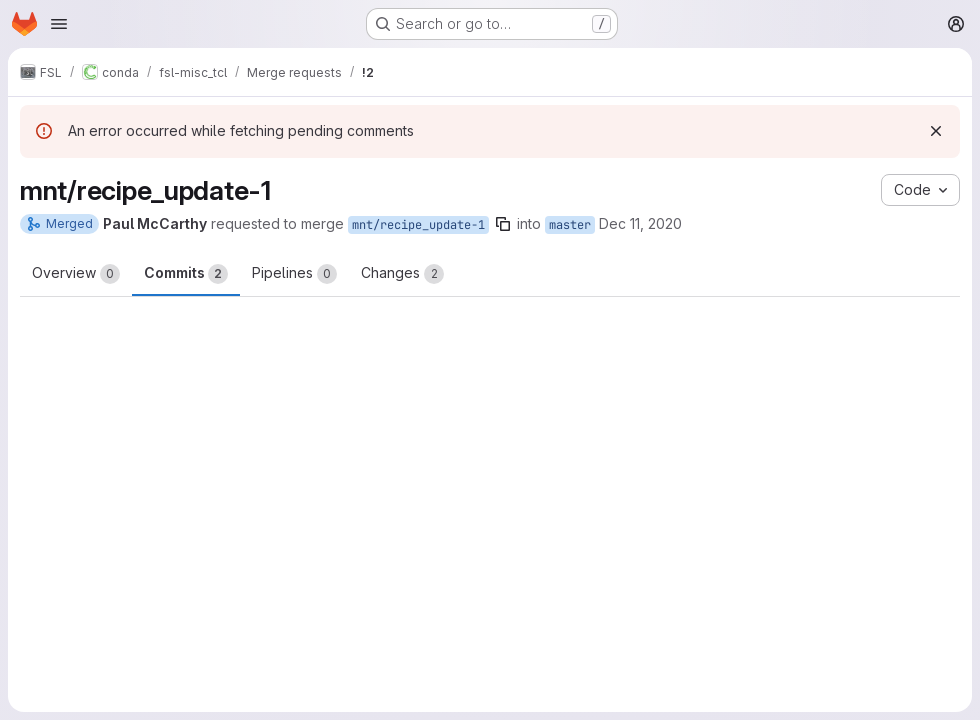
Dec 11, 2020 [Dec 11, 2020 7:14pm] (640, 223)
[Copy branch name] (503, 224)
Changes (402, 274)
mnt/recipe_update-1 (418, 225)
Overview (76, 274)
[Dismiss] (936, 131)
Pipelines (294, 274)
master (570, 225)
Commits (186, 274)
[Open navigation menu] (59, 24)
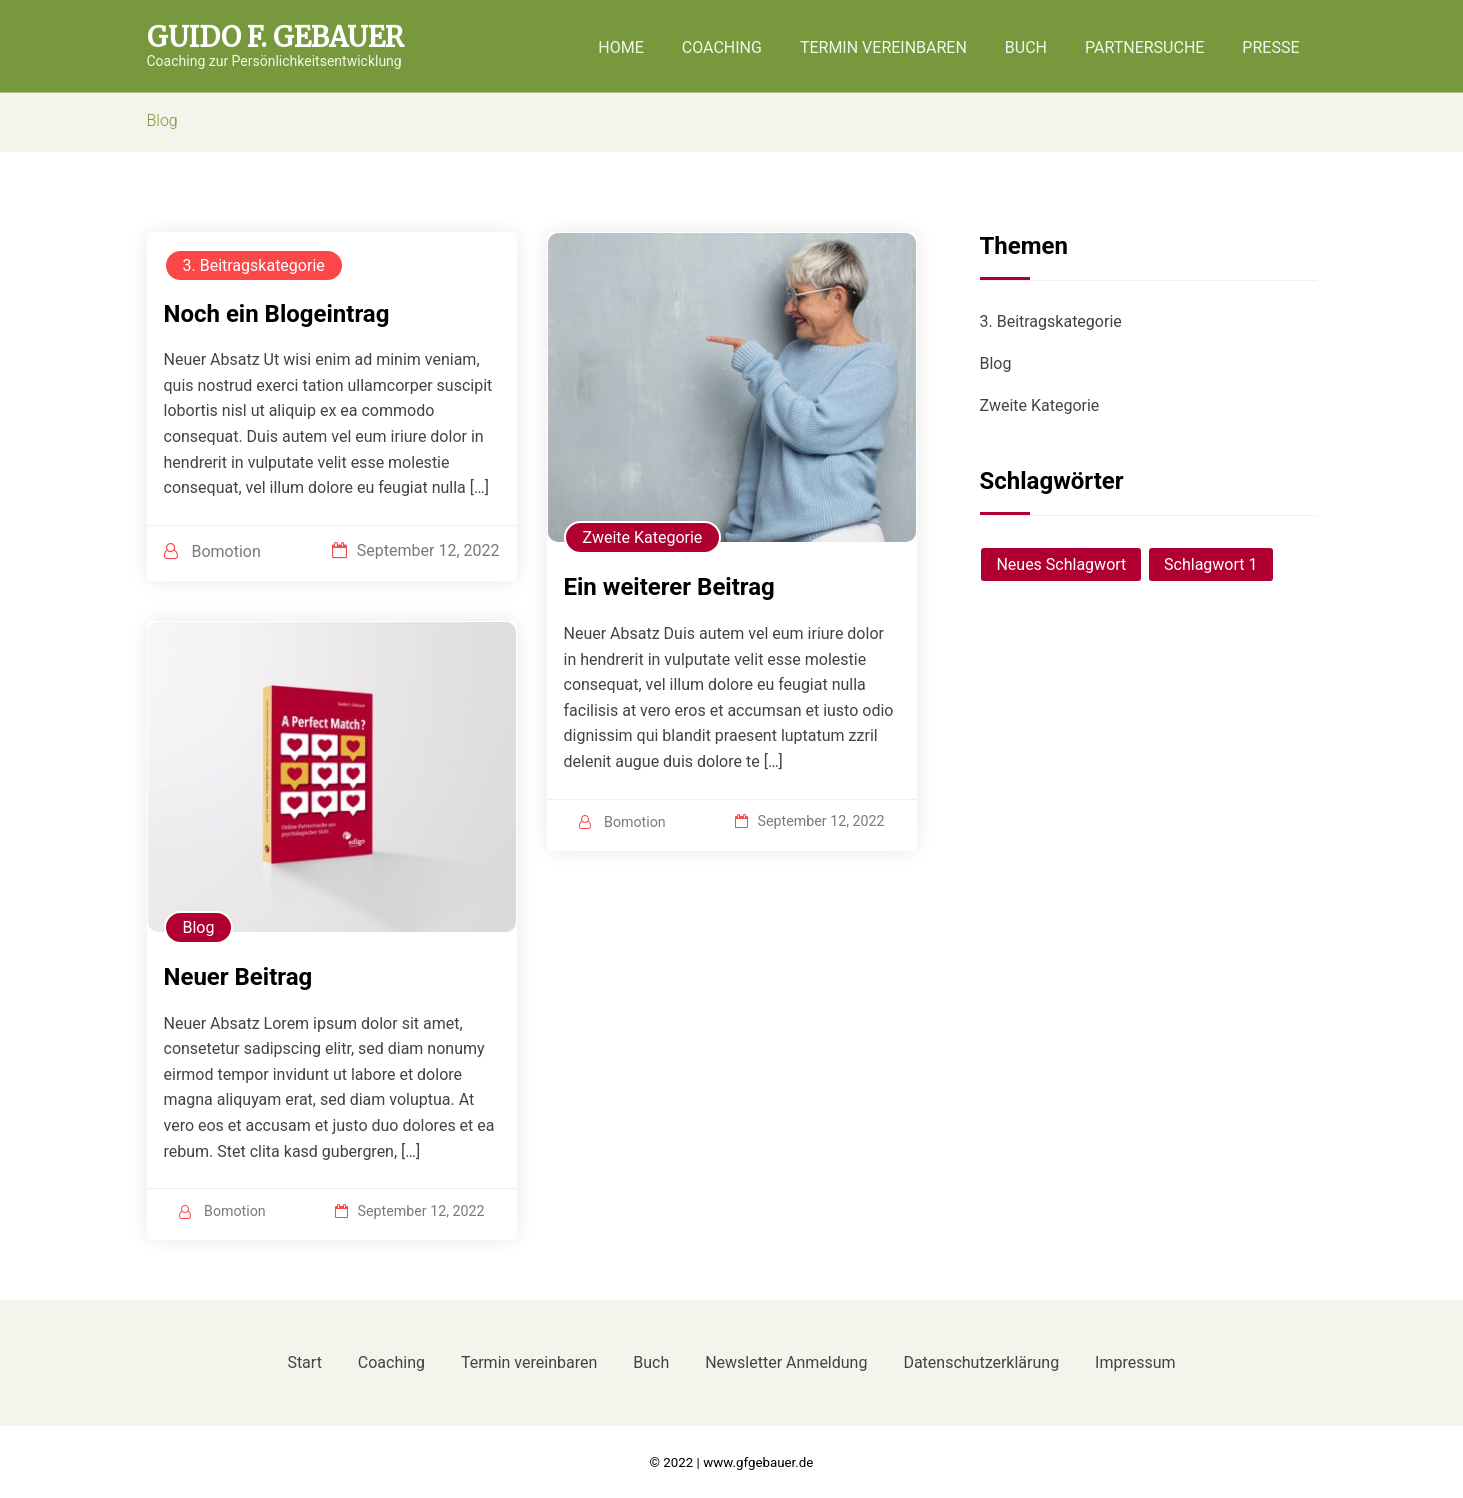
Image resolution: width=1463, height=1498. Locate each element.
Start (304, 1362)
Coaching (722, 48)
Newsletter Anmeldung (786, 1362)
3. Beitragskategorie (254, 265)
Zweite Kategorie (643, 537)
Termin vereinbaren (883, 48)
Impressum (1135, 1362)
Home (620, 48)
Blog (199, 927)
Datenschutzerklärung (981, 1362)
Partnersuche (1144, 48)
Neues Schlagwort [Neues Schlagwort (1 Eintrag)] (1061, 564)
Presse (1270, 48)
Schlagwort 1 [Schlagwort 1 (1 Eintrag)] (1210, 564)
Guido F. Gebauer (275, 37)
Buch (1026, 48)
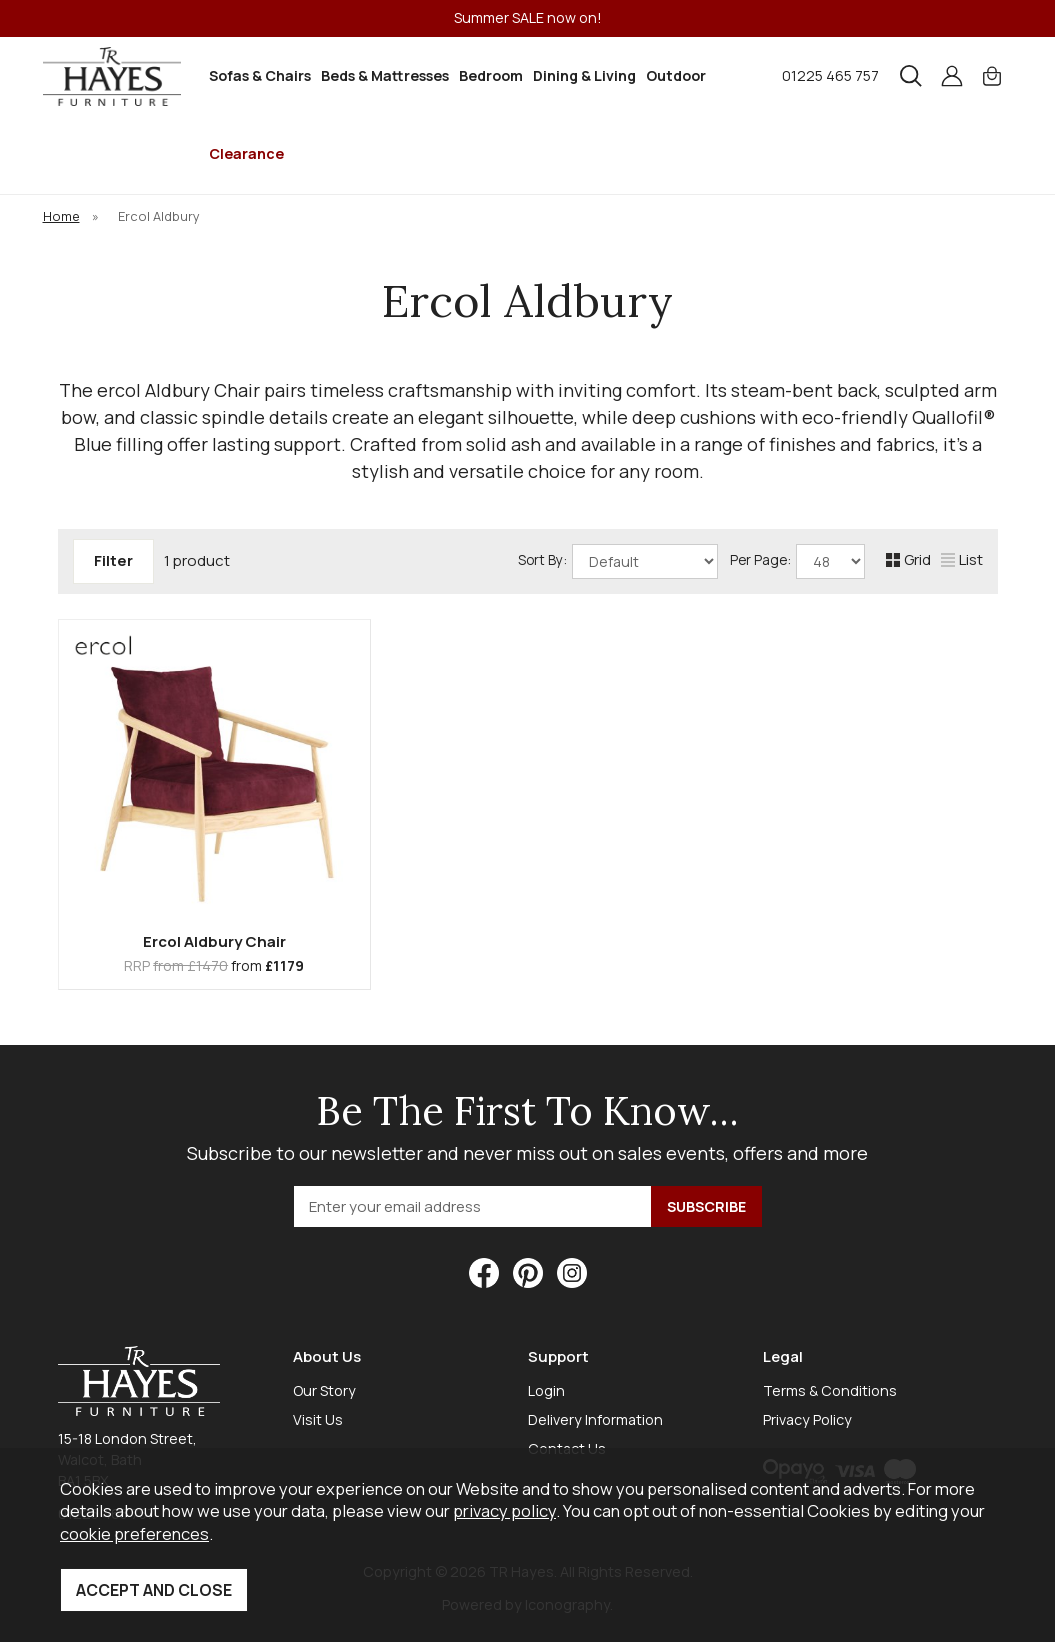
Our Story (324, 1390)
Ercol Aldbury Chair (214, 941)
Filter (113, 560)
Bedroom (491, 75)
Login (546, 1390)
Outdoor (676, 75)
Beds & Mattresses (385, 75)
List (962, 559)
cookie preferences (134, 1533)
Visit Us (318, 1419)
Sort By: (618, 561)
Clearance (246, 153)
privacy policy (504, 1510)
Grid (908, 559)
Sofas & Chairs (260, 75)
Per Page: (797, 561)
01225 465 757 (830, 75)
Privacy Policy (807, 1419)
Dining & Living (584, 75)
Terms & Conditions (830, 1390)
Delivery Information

———

→ Exercise instructions
Could you repeat all of the entries exactly, without any of the images?

→ Response
Dec 11, 2020 [Dec 11, 2020 7:14pm] (640, 223)
[Copy branch name] (503, 224)
Changes (402, 274)
mnt/recipe_update-1 (418, 225)
Overview (76, 274)
[Dismiss] (936, 131)
Pipelines (294, 274)
master (570, 225)
Commits (186, 274)
[Open navigation menu] (59, 24)
Image resolution: width=1463, height=1498. Locate each element.
Start (304, 1362)
Coaching (722, 48)
Newsletter Anmeldung (786, 1362)
3. Beitragskategorie (254, 265)
Zweite Kategorie (643, 537)
Termin vereinbaren (883, 48)
Impressum (1135, 1362)
Home (620, 48)
Blog (199, 927)
Datenschutzerklärung (981, 1362)
Partnersuche (1144, 48)
Neues Schlagwort [Neues Schlagwort (1 Eintrag)] (1061, 564)
Presse (1270, 48)
Schlagwort 1 [Schlagwort 1 (1 Eintrag)] (1210, 564)
Guido F. Gebauer (275, 37)
Buch (1026, 48)
Our Story (324, 1390)
Ercol Aldbury Chair (214, 941)
Filter (113, 560)
Bedroom (491, 75)
Login (546, 1390)
Outdoor (676, 75)
Beds & Mattresses (385, 75)
List (962, 559)
cookie preferences (134, 1533)
Visit Us (318, 1419)
Sort By: (618, 561)
Clearance (246, 153)
privacy policy (504, 1510)
Grid (908, 559)
Sofas & Chairs (260, 75)
Per Page: (797, 561)
01225 465 757 (830, 75)
Privacy Policy (807, 1419)
Dining & Living (584, 75)
Terms & Conditions (830, 1390)
Delivery Information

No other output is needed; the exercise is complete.